Greetings from North Carolina, where your Daily Dose author plans to vote only once this year. You may think there are 61 days until Election Day, but really the election starts tomorrow, when North Carolina mails out its first absentee ballots, and we have no earthly clue when it will end. Neither snow nor rain nor heat nor gloom of night can stop us now, so let’s dive in.

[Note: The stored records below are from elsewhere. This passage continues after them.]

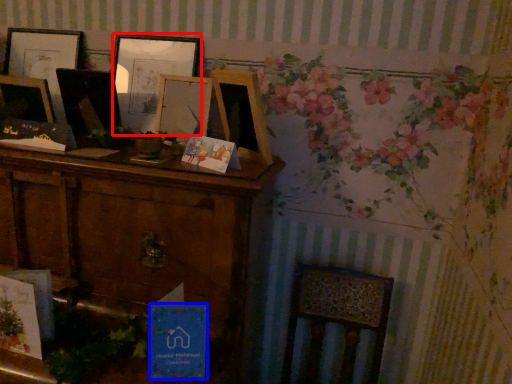 Question: Which point is further to the camera, picture frame (highlighted by a red box) or postcard (highlighted by a blue box)?

Choices:
 (A) picture frame
 (B) postcard

Answer: (A) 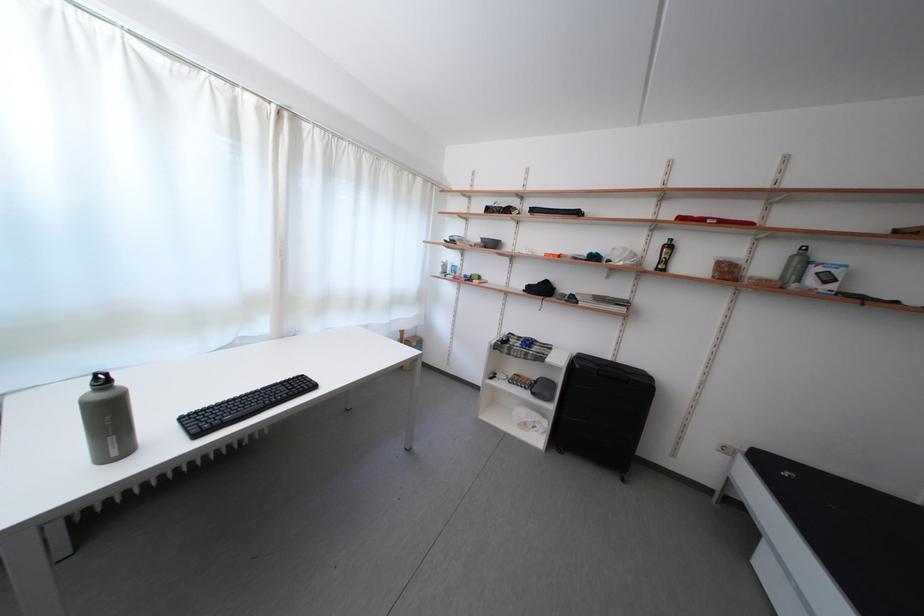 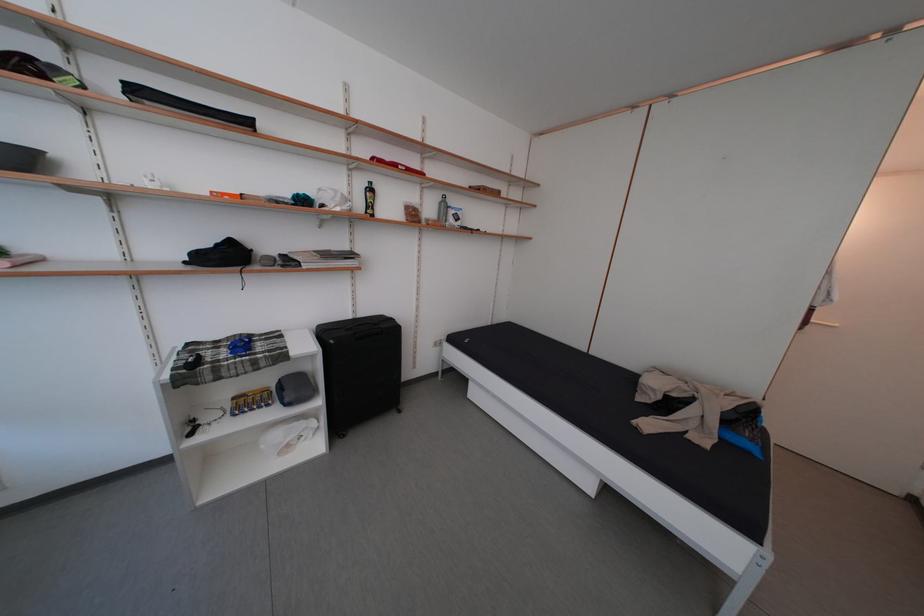 The images are taken continuously from a first-person perspective. In which direction is your viewpoint rotating?

The rotation direction of the camera is right-down. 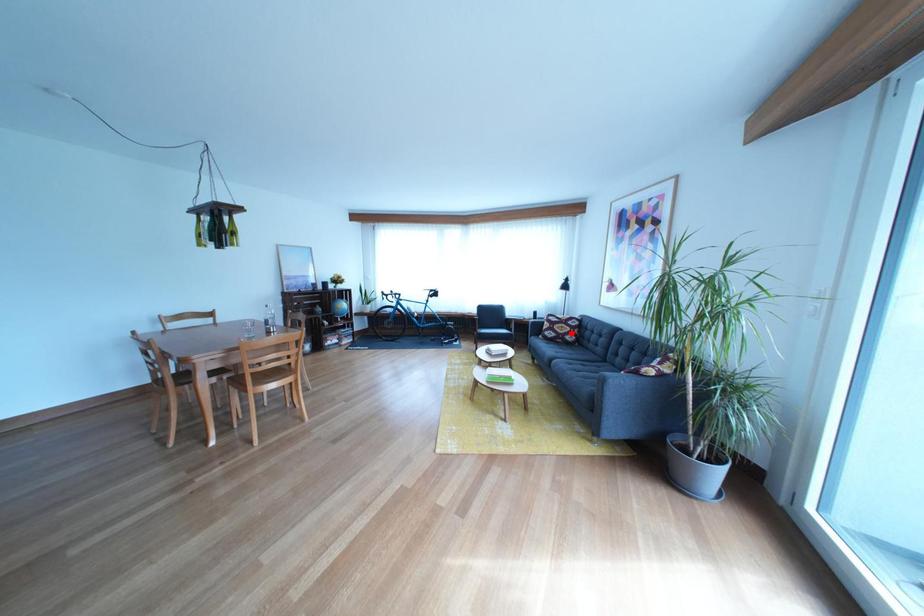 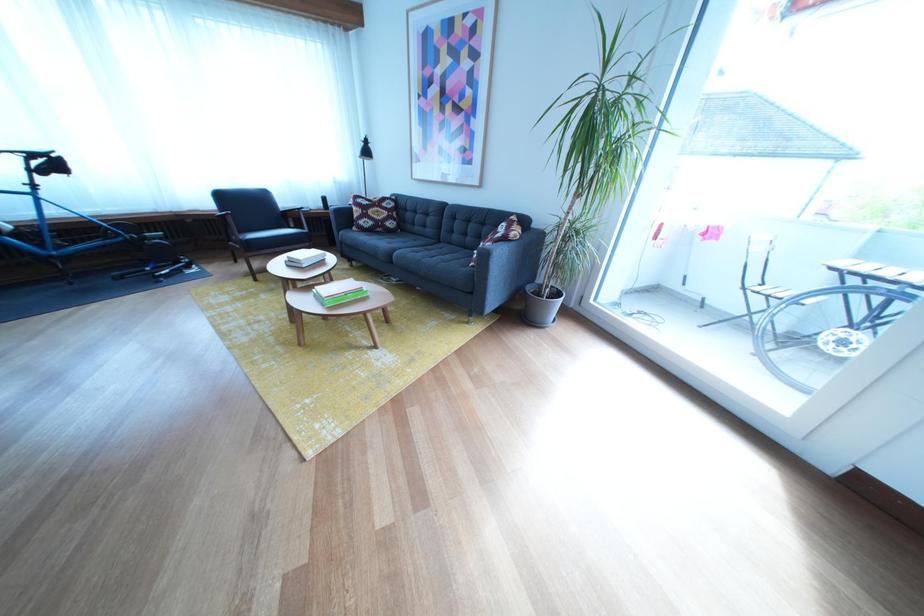 Where in the second image is the point corresponding to the highlighted location from the first image?

(386, 219) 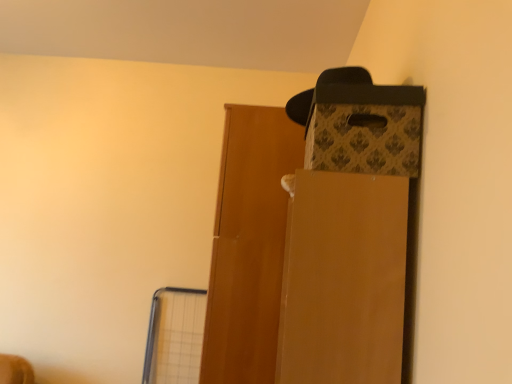 Question: Is matte brown cardboard box at upper right surrounded by patterned cardboard box at upper right?

Choices:
 (A) yes
 (B) no

Answer: (B)

Question: Does patterned cardboard box at upper right have a larger size compared to matte brown cardboard box at upper right?

Choices:
 (A) yes
 (B) no

Answer: (B)

Question: From a real-world perspective, is patterned cardboard box at upper right beneath matte brown cardboard box at upper right?

Choices:
 (A) no
 (B) yes

Answer: (A)

Question: Is patterned cardboard box at upper right in front of matte brown cardboard box at upper right?

Choices:
 (A) no
 (B) yes

Answer: (A)

Question: Is patterned cardboard box at upper right facing away from matte brown cardboard box at upper right?

Choices:
 (A) yes
 (B) no

Answer: (B)

Question: Is patterned cardboard box at upper right wider than matte brown cardboard box at upper right?

Choices:
 (A) no
 (B) yes

Answer: (A)

Question: Considering the relative sizes of wooden door at center and patterned cardboard box at upper right in the image provided, is wooden door at center wider than patterned cardboard box at upper right?

Choices:
 (A) yes
 (B) no

Answer: (A)

Question: Is wooden door at center bigger than patterned cardboard box at upper right?

Choices:
 (A) yes
 (B) no

Answer: (A)

Question: Is wooden door at center further to camera compared to patterned cardboard box at upper right?

Choices:
 (A) no
 (B) yes

Answer: (B)

Question: Does wooden door at center have a lesser width compared to patterned cardboard box at upper right?

Choices:
 (A) no
 (B) yes

Answer: (A)

Question: Can you confirm if wooden door at center is taller than patterned cardboard box at upper right?

Choices:
 (A) yes
 (B) no

Answer: (A)

Question: Considering the relative positions of wooden door at center and patterned cardboard box at upper right in the image provided, is wooden door at center to the left of patterned cardboard box at upper right from the viewer's perspective?

Choices:
 (A) yes
 (B) no

Answer: (A)

Question: From a real-world perspective, is wooden door at center physically above matte brown cardboard box at upper right?

Choices:
 (A) yes
 (B) no

Answer: (A) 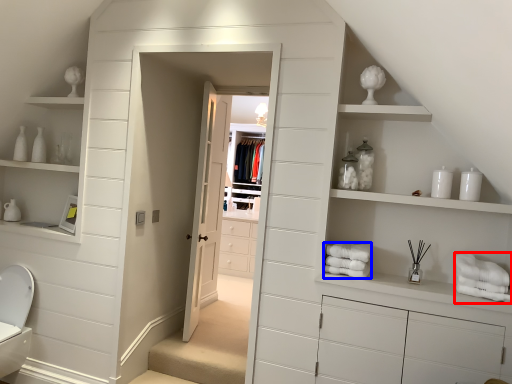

— Daniel Malloy, Senior Editor
1. The Red Mirage
Given how President Donald Trump has denigrated mail-in voting as rife with fraud, and Republicans are generally less worried about COVID-19, Pew Research shows Democrats 39 percentage points more likely than Republicans to prefer mail over in-person voting. And because mail-in ballots must be tallied by hand and most states don’t start counting them until Election Day, that means the early results are going to look fabulous for Trump. Democratic data firm Hawkfish calls this a “red mirage.” Drawing on election modelers, Hawkfish at this point pegs that Joe Biden would win when all the votes are in, with 334 electoral votes to Trump’s 204. But if only 40 percent of mail-in ballots are counted on election night, it will look like Trump won 339 electoral votes, and his lead will evaporate over several days.
2. Breaking News
Hawkfish, funded by billionaire and failed presidential candidate Michael Bloomberg, is squarely targeting the media with this framing, urging restraint from major TV networks and the Associated Press from calling races too soon. The whole election day system might need a rethink: On-screen displays showing percentages of precincts reporting won’t represent piles of mail-in ballots. Exit polls too will be way off as they are traditionally conducted in person. Instead, network data-heads could show publicly available numbers about the party affiliation of people who requested absentee ballots and how many are left uncounted.
3. Changing Their Tune
For months, Democrats’ strategy has been clear: Make sure as many people can vote by mail as easily as possible, given the pandemic. There have been ample congressional fights — including the ongoing row with the U.S. Postal Service — and pressure on states to pave the way to more widespread mail voting. Now … they’re not so sure. With liberal commentators like The New York Times’ Jamelle Bouie urging Democrats to vote in person, the party message is moving more toward urging vote-by-mail only if you’re at high risk of contracting the virus.
4. Vote Twice?
Trump told reporters in North Carolina yesterday that people should vote by mail and then show up at the polls: “If it isn't tabulated, they'll be able to vote.” Voting twice is a felony, punishable by jail time, and a bunch of people stress-testing the system by attempting to do it is bound to produce some screw-ups, but states do have mechanisms in place to prevent double voting. Election Day poll workers should know if a voter has requested an absentee ballot, and those voters will have to fill out a provisional ballot if they want to vote in person instead — and invalidate any pending mail-in vote. Of course, a flood of provisional ballots will add to the lengthy vote count.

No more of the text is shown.